• **What you have to do**:
Where the string "window" appears in a line of the data, show that line.

Segment Start: Source data

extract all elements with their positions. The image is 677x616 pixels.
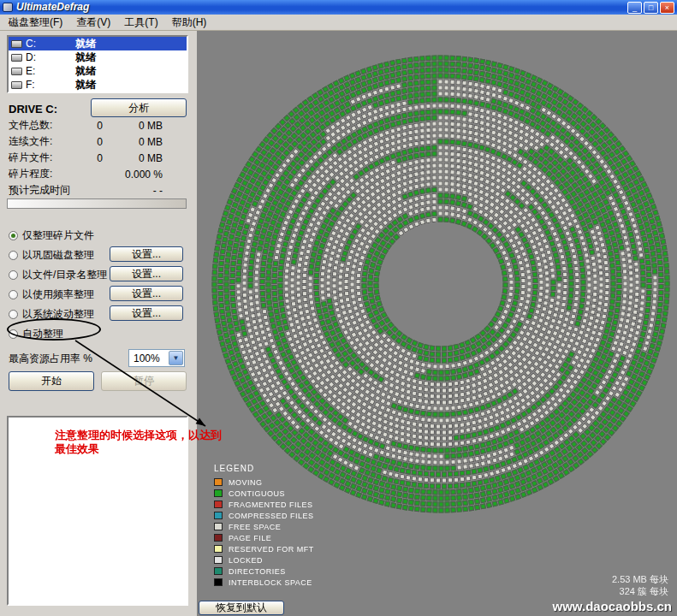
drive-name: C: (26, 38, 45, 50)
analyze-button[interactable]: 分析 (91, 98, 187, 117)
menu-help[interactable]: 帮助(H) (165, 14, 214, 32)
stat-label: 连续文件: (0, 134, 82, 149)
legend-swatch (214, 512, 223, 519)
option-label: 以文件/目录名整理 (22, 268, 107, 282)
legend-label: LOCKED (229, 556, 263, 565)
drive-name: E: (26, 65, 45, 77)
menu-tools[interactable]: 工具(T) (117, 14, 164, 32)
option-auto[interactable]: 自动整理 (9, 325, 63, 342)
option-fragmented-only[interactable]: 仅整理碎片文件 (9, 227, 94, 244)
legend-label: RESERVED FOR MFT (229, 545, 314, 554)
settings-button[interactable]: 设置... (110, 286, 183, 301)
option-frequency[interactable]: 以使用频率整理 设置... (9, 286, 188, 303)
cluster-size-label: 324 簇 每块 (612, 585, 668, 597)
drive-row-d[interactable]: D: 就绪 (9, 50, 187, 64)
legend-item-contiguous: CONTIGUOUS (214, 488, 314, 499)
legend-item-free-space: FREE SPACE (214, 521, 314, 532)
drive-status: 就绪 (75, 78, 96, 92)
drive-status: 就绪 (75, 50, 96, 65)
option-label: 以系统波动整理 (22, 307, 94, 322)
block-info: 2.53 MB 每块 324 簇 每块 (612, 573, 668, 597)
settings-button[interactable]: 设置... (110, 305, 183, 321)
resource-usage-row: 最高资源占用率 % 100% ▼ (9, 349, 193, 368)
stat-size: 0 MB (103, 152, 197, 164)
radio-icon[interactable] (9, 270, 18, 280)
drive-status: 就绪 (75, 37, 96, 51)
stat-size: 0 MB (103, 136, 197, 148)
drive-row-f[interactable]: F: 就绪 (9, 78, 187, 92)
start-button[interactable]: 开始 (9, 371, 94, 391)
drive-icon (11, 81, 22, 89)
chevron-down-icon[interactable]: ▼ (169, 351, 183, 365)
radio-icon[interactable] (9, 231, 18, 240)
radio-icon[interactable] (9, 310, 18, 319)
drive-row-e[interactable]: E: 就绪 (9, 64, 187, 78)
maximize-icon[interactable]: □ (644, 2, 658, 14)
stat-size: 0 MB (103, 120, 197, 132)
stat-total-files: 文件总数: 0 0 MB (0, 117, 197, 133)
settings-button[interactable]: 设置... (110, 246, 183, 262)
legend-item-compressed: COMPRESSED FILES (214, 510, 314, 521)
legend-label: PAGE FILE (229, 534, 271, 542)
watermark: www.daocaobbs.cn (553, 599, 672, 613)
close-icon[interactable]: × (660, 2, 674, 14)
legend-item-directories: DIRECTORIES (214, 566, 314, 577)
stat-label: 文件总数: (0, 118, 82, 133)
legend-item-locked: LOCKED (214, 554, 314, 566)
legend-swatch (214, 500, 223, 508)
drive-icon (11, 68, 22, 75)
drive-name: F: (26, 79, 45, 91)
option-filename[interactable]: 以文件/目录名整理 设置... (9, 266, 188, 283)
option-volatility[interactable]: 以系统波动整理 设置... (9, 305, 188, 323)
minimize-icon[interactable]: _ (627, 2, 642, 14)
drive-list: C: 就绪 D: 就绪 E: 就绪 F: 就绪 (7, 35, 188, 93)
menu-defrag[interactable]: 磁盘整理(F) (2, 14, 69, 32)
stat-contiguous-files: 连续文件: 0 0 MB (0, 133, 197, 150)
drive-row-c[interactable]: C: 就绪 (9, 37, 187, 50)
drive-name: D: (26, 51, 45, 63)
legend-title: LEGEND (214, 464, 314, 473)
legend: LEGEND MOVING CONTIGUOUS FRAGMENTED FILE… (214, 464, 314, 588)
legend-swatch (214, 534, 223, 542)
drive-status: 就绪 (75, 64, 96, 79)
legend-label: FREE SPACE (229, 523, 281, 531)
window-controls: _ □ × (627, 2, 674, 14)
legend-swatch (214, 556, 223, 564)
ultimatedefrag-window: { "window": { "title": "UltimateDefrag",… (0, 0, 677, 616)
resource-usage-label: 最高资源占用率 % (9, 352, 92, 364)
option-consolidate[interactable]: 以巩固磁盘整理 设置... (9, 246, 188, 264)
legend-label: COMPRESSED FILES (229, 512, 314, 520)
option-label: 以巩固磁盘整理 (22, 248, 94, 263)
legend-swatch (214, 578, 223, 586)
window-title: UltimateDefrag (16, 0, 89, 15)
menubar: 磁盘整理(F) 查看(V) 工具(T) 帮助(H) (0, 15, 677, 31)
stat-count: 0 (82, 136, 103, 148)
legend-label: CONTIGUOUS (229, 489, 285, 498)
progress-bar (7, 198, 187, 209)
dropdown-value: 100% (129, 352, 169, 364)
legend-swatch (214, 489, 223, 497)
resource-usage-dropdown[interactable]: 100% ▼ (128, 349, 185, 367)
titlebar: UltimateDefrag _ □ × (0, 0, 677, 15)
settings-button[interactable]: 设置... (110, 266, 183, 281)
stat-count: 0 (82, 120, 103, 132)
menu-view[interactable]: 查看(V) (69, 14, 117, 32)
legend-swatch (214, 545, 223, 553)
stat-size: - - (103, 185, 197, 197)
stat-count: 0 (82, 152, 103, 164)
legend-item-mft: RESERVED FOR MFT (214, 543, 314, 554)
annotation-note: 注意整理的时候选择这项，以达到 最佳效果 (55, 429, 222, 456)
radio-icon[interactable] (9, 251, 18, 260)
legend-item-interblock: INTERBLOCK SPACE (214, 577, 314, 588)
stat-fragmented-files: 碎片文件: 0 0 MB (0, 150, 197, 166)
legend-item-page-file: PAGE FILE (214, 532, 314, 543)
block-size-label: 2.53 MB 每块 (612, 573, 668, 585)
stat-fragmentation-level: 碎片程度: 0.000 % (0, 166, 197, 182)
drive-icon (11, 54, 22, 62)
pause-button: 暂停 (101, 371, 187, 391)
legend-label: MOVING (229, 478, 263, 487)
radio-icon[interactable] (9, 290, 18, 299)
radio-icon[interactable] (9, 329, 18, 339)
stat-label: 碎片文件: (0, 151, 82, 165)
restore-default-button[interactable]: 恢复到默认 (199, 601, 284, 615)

Segment End: Source data

• **Answer section**:
window-controls: _ □ × (627, 2, 674, 14)
ultimatedefrag-window: { "window": { "title": "UltimateDefrag",… (0, 0, 677, 616)
window-title: UltimateDefrag (16, 0, 89, 15)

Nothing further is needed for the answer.